Although I doubt a tour guide at Cooperstown would start speaking passionate, angry German, those are valid questions that have a timetable for answers.
The reality is that the MLB, the Major League Baseball Writer’s Association, and Cooperstown will be forced, voluntarily or involuntarily, to address the Steroid Era’s overall place in baseball history. Much like with the Family Guy recreation joke above, there’s no way Cooperstown can willingly overlook the era because it draws even more attention to something already illuminated with lighthouse quality bulbs. People will always be interested in it, and if anything an “embrace” of the era will keep the turnstyles moving.
There’s a very simple answer to the steroid issue for the Hall and anything involved with it: Deal with it. Unless there’s a definitive Naughty and Nice list or Doc is waiting in a DeLorean outside of my apartment, we’ll never completely know how or whether a player compiled their stats in that time period. Baseball needs to write it off and keep chugging along with the mentality of James Earl Jones’ speech in Field of Dreams.

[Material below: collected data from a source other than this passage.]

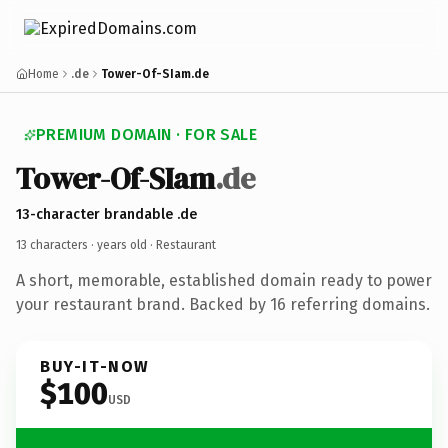
Home
.de
Tower-Of-SIam.de
PREMIUM DOMAIN · FOR SALE
Tower-Of-SIam
.de
13-character brandable .de
13 characters ·
years old
· Restaurant
A short, memorable, established domain ready to power
your restaurant brand. Backed by 16 referring domains.
BUY-IT-NOW
$100
USD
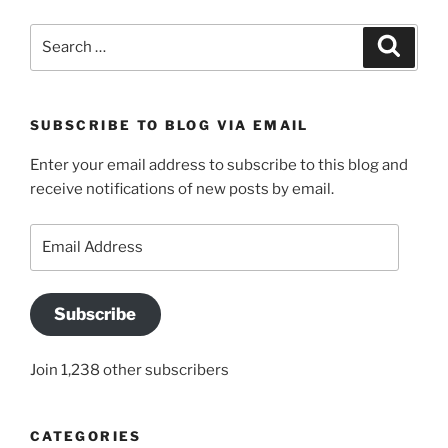
Search
Search
for:
SUBSCRIBE TO BLOG VIA EMAIL
Enter your email address to subscribe to this blog and
receive notifications of new posts by email.
Email
Address
Subscribe
Join 1,238 other subscribers
CATEGORIES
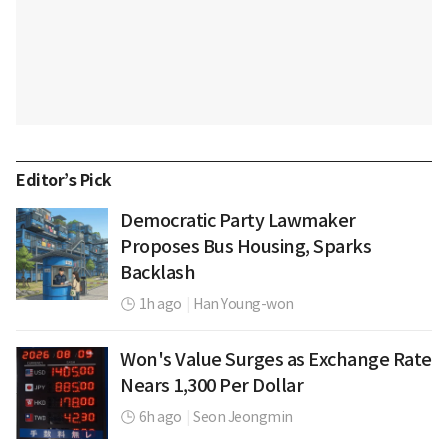
Editor’s Pick
Democratic Party Lawmaker
Proposes Bus Housing, Sparks
Backlash
1h ago
|
Han Young-won
Won's Value Surges as Exchange Rate
Nears 1,300 Per Dollar
6h ago
|
Seon Jeongmin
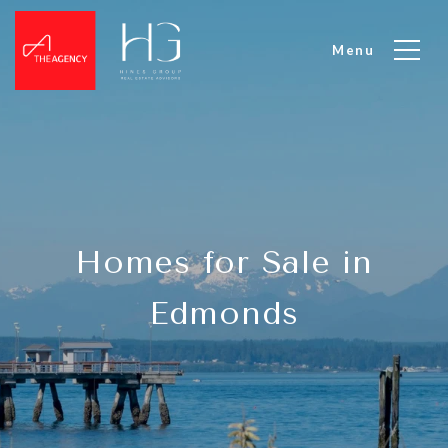
Homes for Sale in
Edmonds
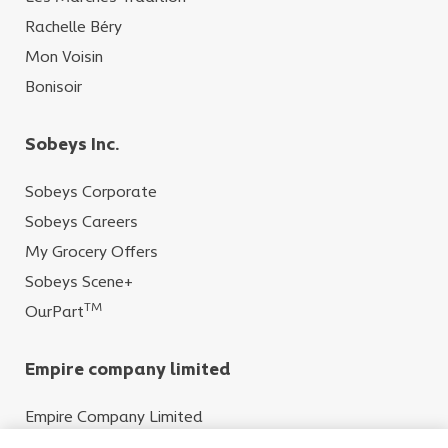
Rachelle Béry
Mon Voisin
Bonisoir
Sobeys Inc.
Sobeys Corporate
Sobeys Careers
My Grocery Offers
Sobeys Scene+
TM
OurPart
Empire company limited
Empire Company Limited
Crombie REIT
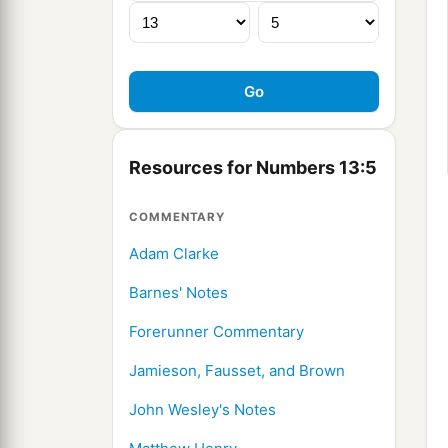
Resources for Numbers 13:5
COMMENTARY
Adam Clarke
Barnes' Notes
Forerunner Commentary
Jamieson, Fausset, and Brown
John Wesley's Notes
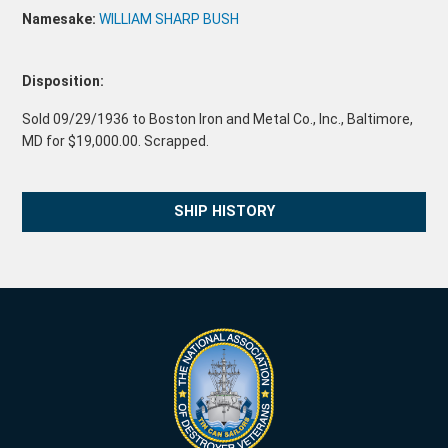
Namesake:
WILLIAM SHARP BUSH
Disposition:
Sold 09/29/1936 to Boston Iron and Metal Co., Inc., Baltimore,
MD for $19,000.00. Scrapped.
SHIP HISTORY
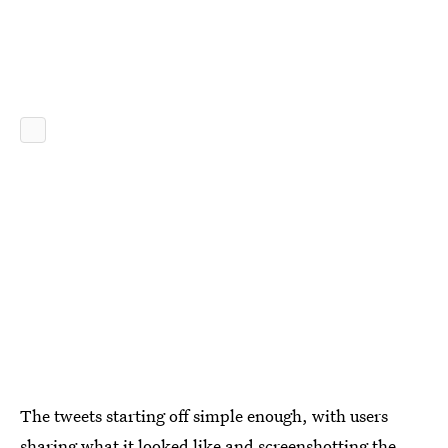
The tweets starting off simple enough, with users
sharing what it looked like and screenshotting the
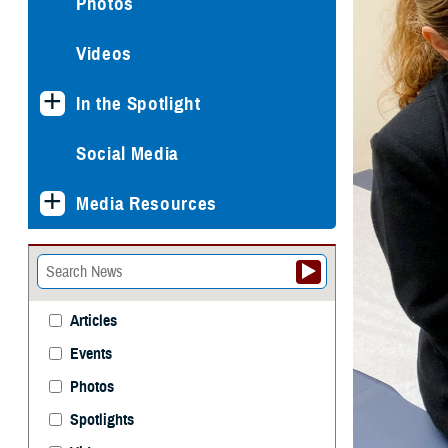
Photos
Videos
In the Spotlight
Social Media
Media Resources
Articles
Events
Photos
Spotlights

Build a separate wing in the Hall, complete with Before and After photos, used syringes, and walls dedicated to the best performances and memories from that era. And save a portion of that wall for Jose Canseco; he wasn’t good enough for a bust, but anytime you describe an athlete or executive as a pioneer and pariah while they are still living, he’s an integral part of history. In-game fan memories and moments like the home run chase of 1998 can never be replaced by after-the-fact admissions of tainted statistics. If you build it, people will come.
Each future Hall of Fame ballot will see an annual increase in bonifide 90s ballplayers; Tony Gwynn, Ken Griffey Jr., Roger Clemens, Ivan Rodriguez, Pedro Martinez, Randy Johnson, Frank Thomas, Greg Maddux, Gary Sheffield, and the list goes on. What if they elect a player and then find out he juiced at one point in his career? If nothing changes with the No Juicers Allowed policy, are the writers going to continue lowering the required GPA that allowed Andre Dawson and Jim Rice into the fraternity, simply because they don’t want to go a year without an induction? What about the players already in the Hall that used amphetamines in the 70s, 80s, and 90s to help recover from hangovers and injuries, or the pitchers that benefited from an extra quarter inch of mound to work with?
Every era has its taint; it just so happens that this one is more of a hemmerhoid than a simple itch. All of these things will need to be addressed, and considering baseball’s three toed sloth pace with which it is coming to terms with the past, it won’t be until the Cooperstown voters and league officials embarrass themselves by way of stubborn denial. In the words of South Park: “Either it’s all OK, or none of it is.”